Keracunan MBG Ikan Hiu di Ketapang, Kepala Regional MBG Kalbar: Saya Marah ke Ahli Gizi
Ilustrasi Anak SD (Foto: Unsplash/Syahrul Alamsyah Wahid)
Reporter : Okti Nur
Mereka diduga keracunan karena menu ikan hiu yang disajikan. Adapun para korban terdiri dari 24 siswa dan seorang guru.
DREAM.CO.ID - Kasus keracunan program Makan Bergizi Gratis (MBG) kembali terjadi. Kali ini ada 25 korban mengalami keracunan pada program MBG di SDN 12 Benua Kayong, Kabupaten Ketapang, Kalimantan Barat (Kalbar).
Mereka diduga keracunan karena menu ikan hiu yang disajikan. Adapun para korban terdiri dari 24 siswa dan seorang guru.
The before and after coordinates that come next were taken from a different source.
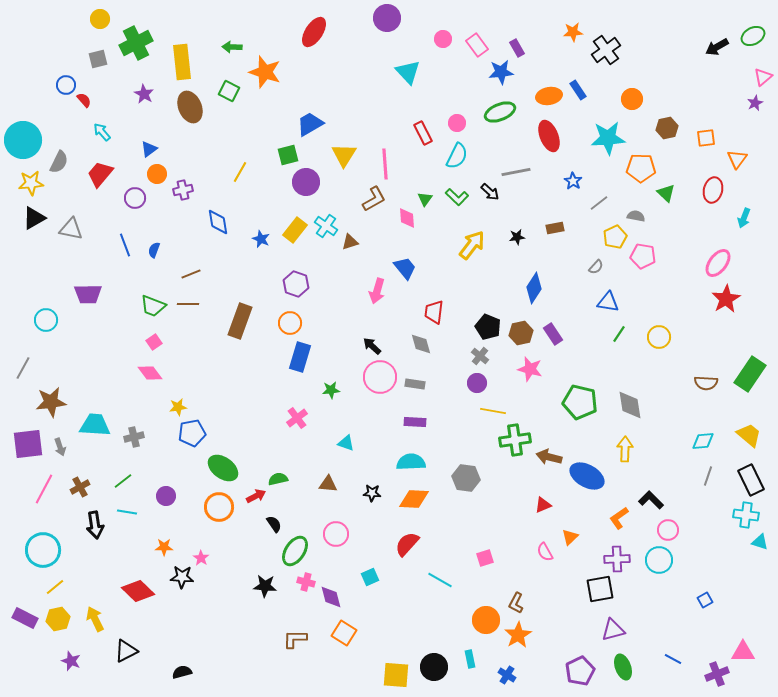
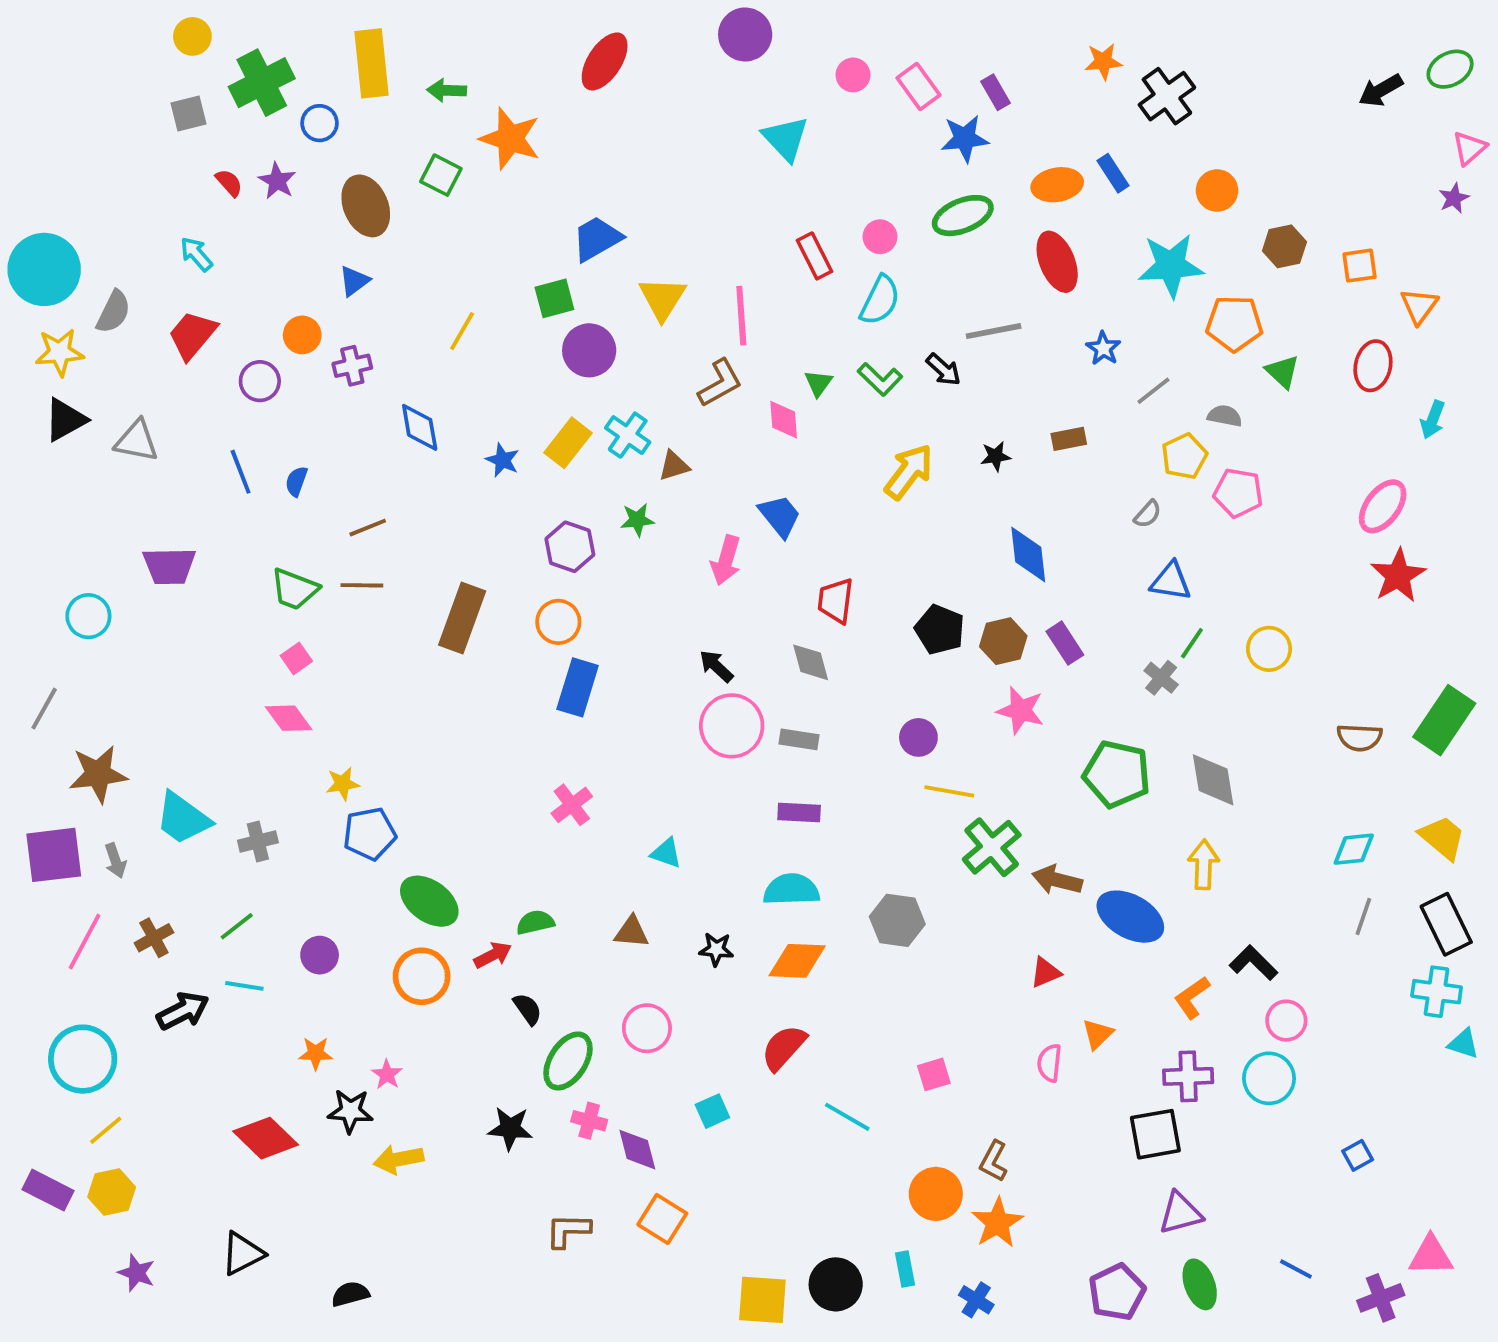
yellow rectangle: (182, 62) -> (372, 63), moved
blue circle: (66, 85) -> (320, 123), moved
red semicircle: (84, 100) -> (229, 183), moved
blue triangle: (149, 149) -> (354, 281), moved
blue diamond: (534, 288) -> (1028, 554), turned -40
gray cross: (480, 356) -> (1161, 678), moved
green star: (331, 390) -> (637, 520), moved
cyan trapezoid: (95, 425) -> (183, 818), turned -148
green cross: (515, 440) -> (992, 847), turned -32
black arrow: (95, 525) -> (183, 1011), turned -108
pink semicircle: (545, 552) -> (1049, 1063), turned 36
yellow arrow: (95, 619) -> (398, 1159), moved, turned -75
Kepala Regional MBG Kalimantan Barat (Kalbar), Agus Kurniawi, mengakui adanya kelalaian dari Satuan Pelayanan Pemenuhan Gizi (SPPG) setempat dalam memilih menu.
“Soal menu ikan hiu, itu murni kesalahan dan keteledoran dari SPPG kami. Mereka tidak teliti memilih menu. Ikan hiu itu dibeli dari TPI Rangga Sentap, produk lokal,” kata Agus dikutip dari ketapang.suarakalbar.co.id, Jumat, 26 September 2025.
Menurut Agus, menu ikan hiu yang memiliki kandungan merkuri tidak seharusnya dipilih karena tidak lazim dikonsumsi anak-anak.
“Harusnya menu yang dipilih itu yang digemari siswa. Anak-anak jarang sekali mengonsumsi ikan hiu. Bisa saja ikan hiu ini memiliki kandungan merkuri. Itu yang sangat saya sesalkan kemarin,” ujarnya.
Agus mengaku sudah menghubungi ahli gizi dan Kepala SPPG terkait. Dia mengatakan menu ikan hiu merupakan rekomendasi dari ahli gizi di dapur. Ahli gizi merupakan warga lokal rekrutan BGN yang telah lulus sarjana gizi.
“Saya sempat marah ke ahli gizi. Dia sudah meminta maaf dan mengakui kalau hal tersebut murni keteledoran,” tegasnya.
Agus menjelaskan, tugas ahli gizi di dapur setiap hari menyusun menu dengan komposisi gizi, 30 persen protein, 40 persen karbohidrat, dan 30 persen serat.
“Target itu wajib dipenuhi dalam setiap hidangan,” katanya.
Lebih lanjut dari kasus ini, Agus menegaskan, apabila hasil investigasi membuktikan makanan dari MBG menjadi penyebab keracunan, Dapur SPPG Mulia Kerta akan ditutup permanen.
“Kalau tidak terbukti, kami tetap akan melakukan evaluasi bersama BGN pusat. Kepala SPPG tetap kami nonaktifkan hingga waktu yang belum ditentukan,” ujarnya.
Saat ini terdapat 22 SPPG yang tersebar di sejumlah kecamatan di Ketapang, melayani 2.000–3.500 siswa per dapur. Agus menyebut, ke depan jumlah penerima manfaat akan dibatasi maksimal 2.000 siswa per dapur.
“Harapannya kualitas pelayanan meningkat. Masak juga akan disesuaikan untuk mencegah makanan basi. Untuk makan siang dimasak pagi, sedangkan makan pagi dimasak sejak subuh sekitar pukul 03.00 WIB,” kata Agus.